Кондратович добродушно хохотнул.

— Пригодились, значит, навыки «мастера ушицы»? Наслышаны о вас. Сказывают, уху готовили вы на рыбалках отменную.

— Не стану из ложной скромности отрицать сего факта. Ибо истинно сказано в священном писании: «Уничижение паче гордости». Тот, кто едал ушицу мою...

— Шарман, мон брав колонель. Шарман. И покинули вы крепость, эту юдоль скорби и печали, тоже очаровательно.

— Истинная правда, ваше превосходительство! Полагал сперва, что придется мне распиливать решетки, взбираться по веревке на крепостную стену. И, честно говоря, весьма сокрушался. Где мне, грешному, совершать такие подвиги с больной ноженькой! А вышло все просто удивительно! Гениально! Подошел ко мне сопливенький мальчишка, эсерик. Шепчет: «У вас свободное хождение по крепостной территории. Сегодня с восьми до девяти вечера к некоторым заключенным допускаются на свидание родственники. Возвращаться родственники будут скопом, одновременно. Их человек пятнадцать. Идите вместе с ними, затесавшись в толпу, а я буду на проходной».

Смешливый Кондратович вновь хохотнул.

— Да-с, прелестная вышла шутка. В крепости большевики до сих пор в затылках чешут. Пропал полковник Зайцев, как сквозь землю провалился!

Так вот, неспешно беседуя, пошучивая, оба дошли до дачных домиков.

— Квартирой как вас обеспечили, Иван Матвеевич? Надежная... Удобная?

— Всем и вся доволен, ваше превосходительство. Переодели, помыли, накормили. И даже браунинг презентовали — на всякий пожарный случай.

— Оч-чень рад! Теперь же есть предложение — поужинать. Всякое дело надо начинать по старинному обычаю с хлеба-соли.

— Святой обычай! Признаться, проголодался. Долгонько добирались к вам сюда, в райские кущи... ха-ха-ха!..

Собеседники посмотрели друг на друга, потерли ладошки, как бы в предвкушении вкусных яств. Они были очень похожи. Только Зайцев помоложе, лицо более топорной работы.

— Сейчас я познакомлю вас, полковник, с видными деятелями ТВО.
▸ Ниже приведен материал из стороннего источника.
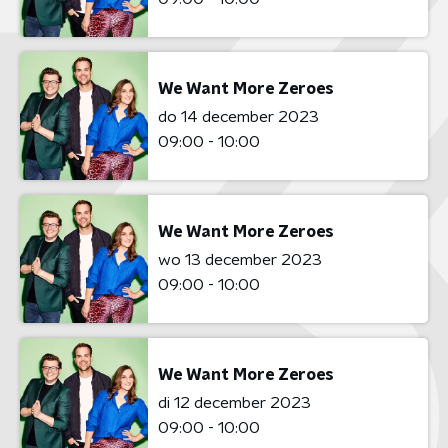
We Want More Zeroes
do 14 december 2023
09:00 - 10:00
We Want More Zeroes
wo 13 december 2023
09:00 - 10:00
We Want More Zeroes
di 12 december 2023
09:00 - 10:00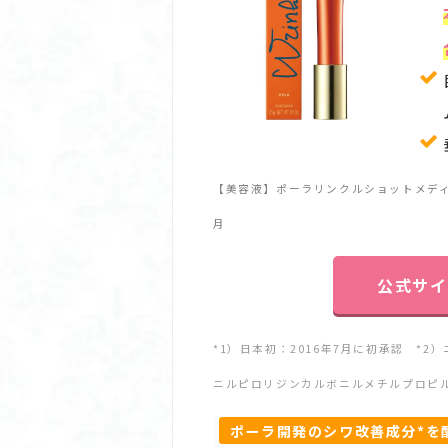
【美容液】ポーラリンクルショットメディカル
月
公式サイ
*1）日本初：2016年7月に初承認 *
ニルピロリジンカルボニルメチルプロピ
ポーラ開発のシワ改善成分*を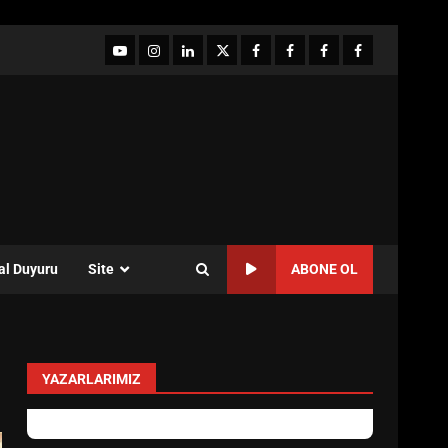
YouTube
Instagram
LinkedIn
twitter
facebook-
Facebook-
Facebook-
Facebook-
1
2
3
Grup
al Duyuru
Site
ABONE OL
YAZARLARIMIZ
levent mercan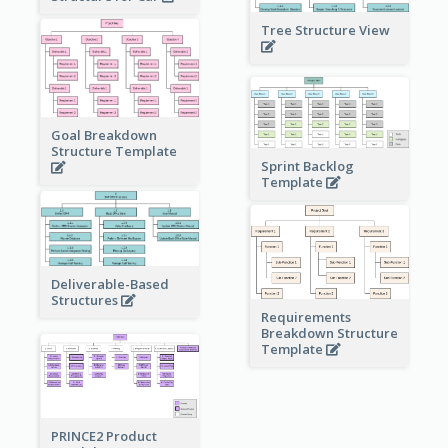
Tree Structure View
Goal Breakdown
Structure Template
Sprint Backlog
Template
Deliverable-Based
Structures
Requirements
Breakdown Structure
Template
PRINCE2 Product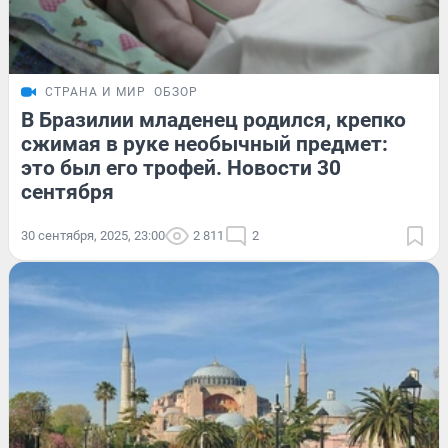
СТРАНА И МИР
ОБЗОР
В Бразилии младенец родился, крепко
сжимая в руке необычный предмет:
это был его трофей. Новости 30
сентября
30 сентября, 2025, 23:00
2 811
2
Они вошли в домик с небольшой пристройкой, по-видимому, кухней. В поместительной комнате на разостланных, по местному обычаю, одеялах, курпача и подушечках расположились четверо. Крайний справа выглядел типичным аборигеном: халат, белая чалма, выпирающие скулы, раскосые глаза.

— Полковник Корнилов, — представил «аборигена» генерал.

Зайцев удивленно воззрился на «туземца».

— Не удивляйтесь, — усмехнулся Корнилов, вставая с подушек. — Обыкновенная мимикрия. Несподручно нынче разгуливать в полковничьем мундире.

— Позвольте... Нет ли у вас родства с генералом Корниловым, который... Гхкм... в марте сего года под Екатеринодаром... Кхе-гкм...

— Родной брат. Он — Лавр Георгиевич, а я Петр Георгиевич. Да-с!.. Великой энергии был человек. А погиб нелепо. Один-разъединственный красный снаряд угодил в единственный дом и убил распронаединственного генерала — моего братца! Свита же его отделалась испугом! Идиотское невезение.

— Полковник Савицкий Сергей Владимирович, в прошлом начальник Ташкентской военной школы прапорщиков, — представил очередного «аборигена» генерал.

Этот «ряженый» напрасно старался. Лицо его выдавало: простецкое, рязанское, с голубенькими глазками.

Третий «туземец» в местных белых штанах с длинной мотней, в белой, с глубоким вырезом на груди, рубахе оказался тоже полковником.